Saturday, September 17, 2005

PDC: Shared Bytes, Private Bytes and Fixups



I attended both of Rico Mariani's CLR performance talks and I thought they were great. Actually, my biggest complaint was that they were both only 45 minutes long. I left wanting more...

One of the things he talked about a lot was private bytes, shared bytes and fixups. He went over them in his presentation but I needed to catch up with him to ensure that I was getting the whole picture. Here is what I found:

Shared Bytes vs Private Bytes
A shared byte is one that can be shared across multiple processes. A private byte cannot. So what bytes qualify as shareable? Unaltered pages of a dll where the backing file for that dll is not the page file but the dll itself.
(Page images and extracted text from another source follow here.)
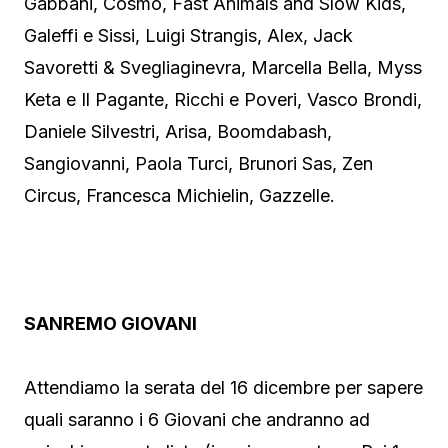
Gabbani, Cosmo, Fast Animals and Slow Kids,
Galeffi e Sissi, Luigi Strangis, Alex, Jack
Savoretti & Svegliaginevra, Marcella Bella, Myss
Keta e Il Pagante, Ricchi e Poveri, Vasco Brondi,
Daniele Silvestri, Arisa, Boomdabash,
Sangiovanni, Paola Turci, Brunori Sas, Zen
Circus, Francesca Michielin, Gazzelle.
SANREMO GIOVANI
Attendiamo la serata del 16 dicembre per sapere
quali saranno i 6 Giovani che andranno ad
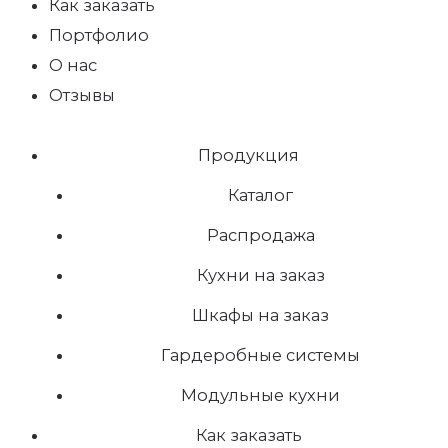
Как заказать
Портфолио
О нас
Отзывы
Продукция
Каталог
Распродажа
Кухни на заказ
Шкафы на заказ
Гардеробные системы
Модульные кухни
Как заказать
Anytime a page of code or data from a dll needs to change for a particular process, it is marked dirty and becomes private. This can occur on pages that have references to objects on the heap, pages that have code offsets that get modified after load time, or on pages in the data segment that change.

A quick way to have almost all of your dll marked private is to have it rebased during load time.
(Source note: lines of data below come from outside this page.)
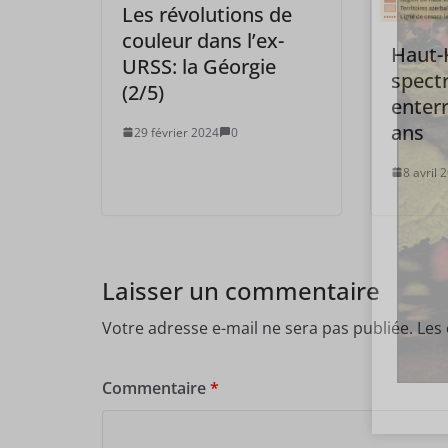
Les révolutions de
couleur dans l’ex-
Haut-
URSS: la Géorgie
spectr
(2/5)
enter
ans
29 février 2024
0
8 avril 
Laisser un commentaire
Votre adresse e-mail ne sera pas publiée.
Les
Commentaire
*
This concept mainly applies to NGEN'd images as non-NGEN'd images mainly consist of IL that will be JIT compiled on the loader heap and therefore will all be private. The IL is shared, but it is discarded after JIT anyhow.

It's important to realize that the benefit of shared bytes are just that: that they can be shared across multiple processes and their cost can be amortized across the number of processes using those bytes. For assemblies like the .Net Framework assemblies, having shared bytes is a clear benefit. That said, in non-sharing cases, optimizing for shared bytes may sub-optimize your code so caveat emptor.

Fixups
The term "fixups" refers to "fixing up" an address in the code to a new address. Since this modifies a page for a given process, any page that has a fixup, also becomes private.

Reducing Private Bytes
The following are some ways you can reduce the number of private bytes:
  • put code that will be private together such that the number of pages that need to be marked private is decreased
  • prevent rebasing
  • fix addresses so that they don't become a fixup

String Freezing and Hard Binding
String Freezing and Hard Binding are both great examples of how the concepts above are being applied.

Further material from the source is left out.